Forum: >>> Magnum BBS <<<

Tentative File Open & Safe Save

From Lawrence D'Oliveiro@21:1/5 to All on Fri Jan 24 00:39:50 2025

When developing an app, saving changes that a user has made to a document
needs to be managed carefully. Simply overwriting the existing file with
the new data can cause trouble, if your app (or the system) should crash part-way through, because then the file ends up with some part of the old document overwritten with the new one, and so the user ends up without a
valid copy of either the old or the new version -- in effect, all their
work is lost.

A better technique is to rename any existing version of the file (e.g. appending a suffix such as “-old”) before saving the new document under
the original file name. After the successful save of the new document, the
old version might or might not be deleted.

Alternatively, you might save the new document under the original file
name but with some temporary suffix, e.g. “-new”, added. Then use the
Linux RENAME_EXCHANGE option to the rename_at(2) call to simultaneously
rename each file to the other name -- exchanging the names of the new and
old files. After this, you can delete the file with the name ending in “-new”, since this is now the old version.

Another technique is to do “tentative” file creation. If you open a file with the O_TMPFILE option, then no entry is made in any directory; space
is allocated on the destination volume, but if the process terminates for
any reason without taking action to make the file permanent, it simply disappears from the filesystem (and any space it was using is reclaimed).

Making the file permanent involves giving it an explicit name within the destination filesystem. This is done with a linkat(2) call. But this call requires an existing name to be linked to a new name; how do you specify
the existing name when, by design the file doesn’t have one?

In fact, Linux gives it a name, by a mechanism called a “magic symlink”.
If you look in /proc/«pid»/fd for a given process, it will show symlinks
to the files the process has open. For a file opened with the O_TMPFILE
option, this name can be used in a linkat(2) call to give the file a
“real” name -- i.e. one that exists in the regular filesystem.

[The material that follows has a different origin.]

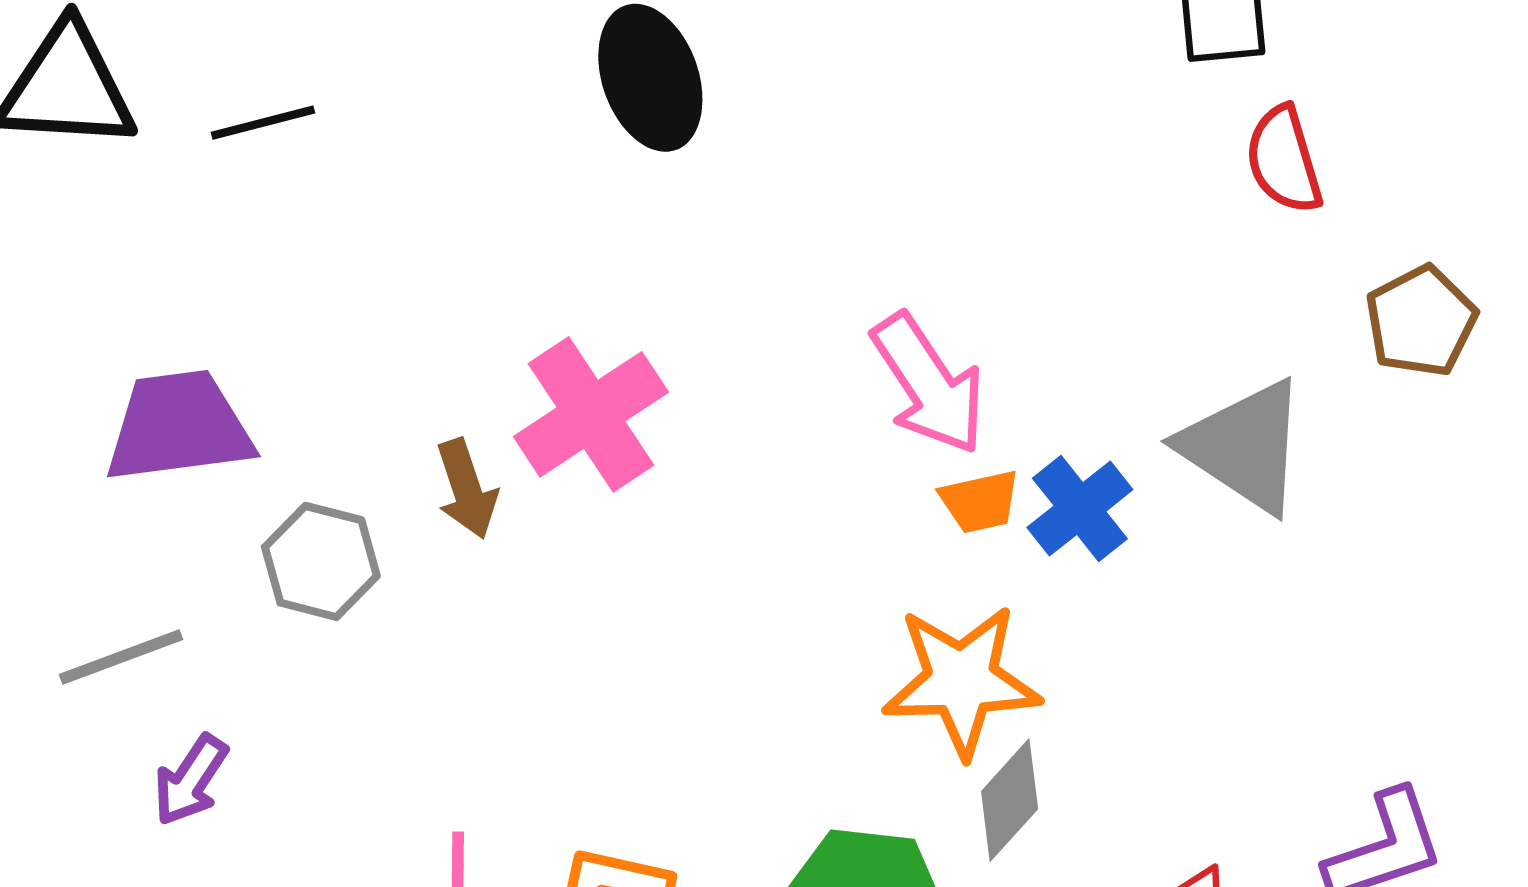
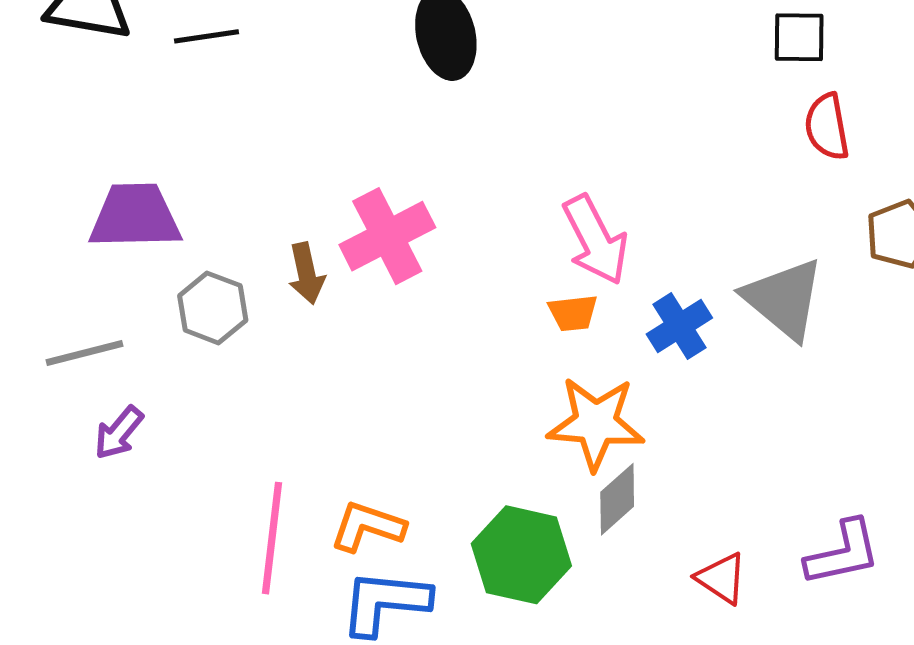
orange trapezoid: (980, 502) -> (573, 313), moved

Some example C code that shows how to do this linking is on the openat(2)
man page <https://manpages.debian.org/openat(2)>. I implemented a Python version of this code in the save_tmpfile() routine in the linuxfs module
here <https://gitlab.com/ldo/python_linuxfs>.

For an example program that uses this module to demonstrate various of the above options, see the safe_save script here <https://gitlab.com/ldo/python_linuxfs_examples/>.

--- SoupGate-Win32 v1.05
* Origin: fsxNet Usenet Gateway (21:1/5)

From 186283@ud0s4.net@21:1/5 to Lawrence D'Oliveiro on Fri Jan 24 00:39:54 2025

On 1/23/25 7:39 PM, Lawrence D'Oliveiro wrote:

When developing an app, saving changes that a user has made to a document needs to be managed carefully. Simply overwriting the existing file with
the new data can cause trouble, if your app (or the system) should crash part-way through, because then the file ends up with some part of the old document overwritten with the new one, and so the user ends up without a valid copy of either the old or the new version -- in effect, all their
work is lost.

A better technique is to rename any existing version of the file (e.g. appending a suffix such as “-old”) before saving the new document under the original file name. After the successful save of the new document, the old version might or might not be deleted.

This has become pretty standard. Word and Excel tend
to create (and forget) lots of such temp files.

Alternatively, you might save the new document under the original file
name but with some temporary suffix, e.g. “-new”, added. Then use the Linux RENAME_EXCHANGE option to the rename_at(2) call to simultaneously rename each file to the other name -- exchanging the names of the new and
old files. After this, you can delete the file with the name ending in “-new”, since this is now the old version.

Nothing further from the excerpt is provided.